### TASK DIRECTIONS
Beneath this line are the data; copy exactly the part of them that opens with the line containing "You are a GUI" and closes with the line containing "The height and", and only that part.

### DATA RECORDS
────────

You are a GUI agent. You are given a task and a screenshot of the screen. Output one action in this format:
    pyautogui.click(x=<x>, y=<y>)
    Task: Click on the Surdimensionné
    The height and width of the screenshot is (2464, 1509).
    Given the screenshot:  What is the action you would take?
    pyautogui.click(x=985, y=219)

────────

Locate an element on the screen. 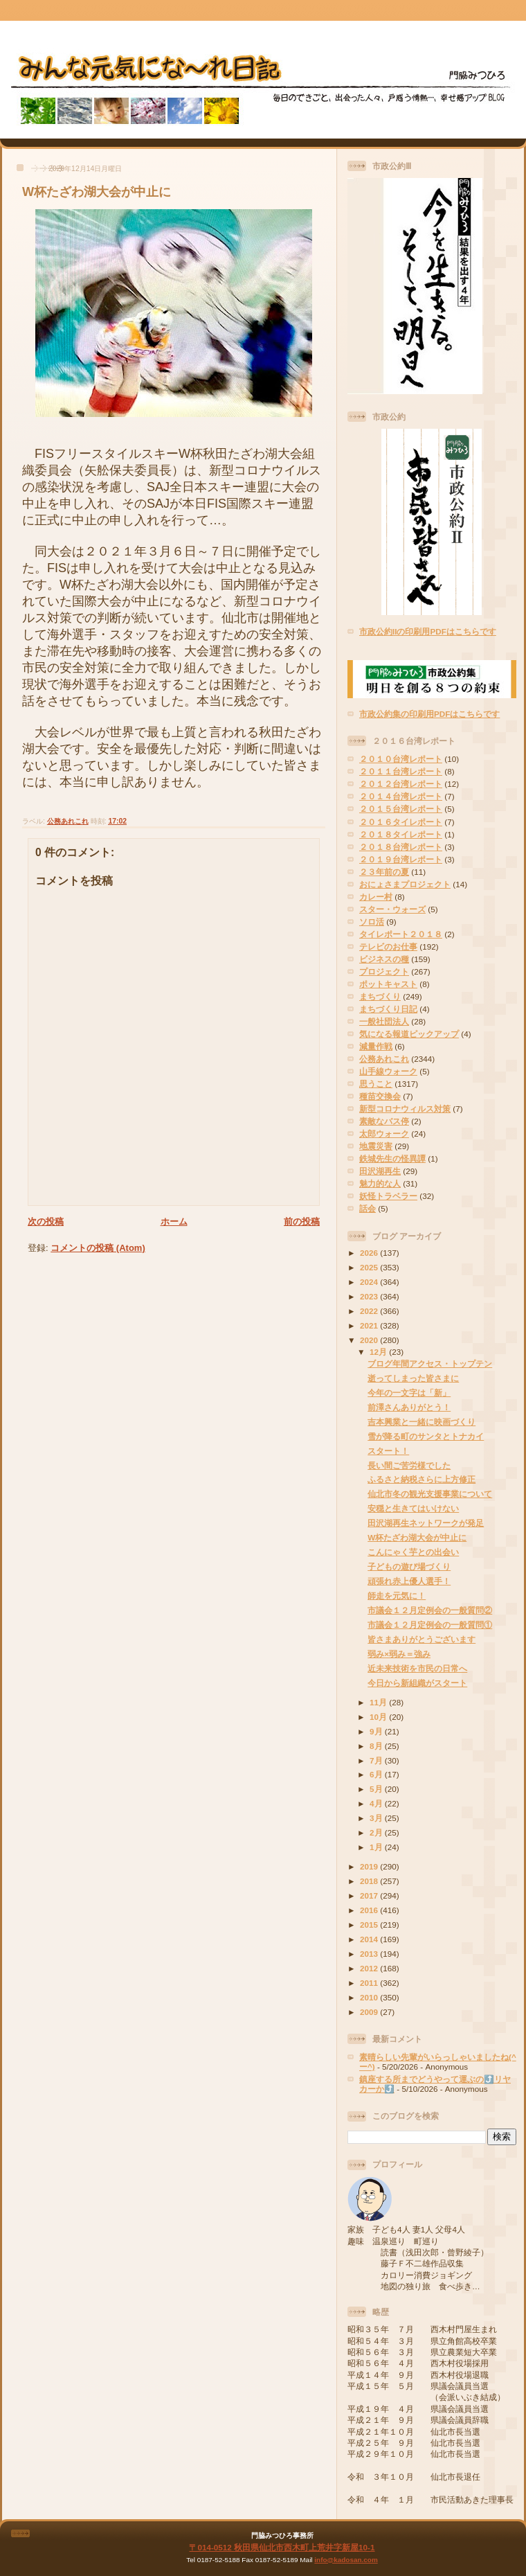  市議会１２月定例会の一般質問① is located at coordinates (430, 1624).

────────

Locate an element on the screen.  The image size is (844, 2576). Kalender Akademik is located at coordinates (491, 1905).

────────

### WRITTEN RESPONSE
You are a GUI agent. You are given a task and a screenshot of the screen. Output one action in this format:
    pyautogui.click(x=<x>, y=<y>)
    Task: Click on the Surdimensionné
    The height and width of the screenshot is (2464, 1509).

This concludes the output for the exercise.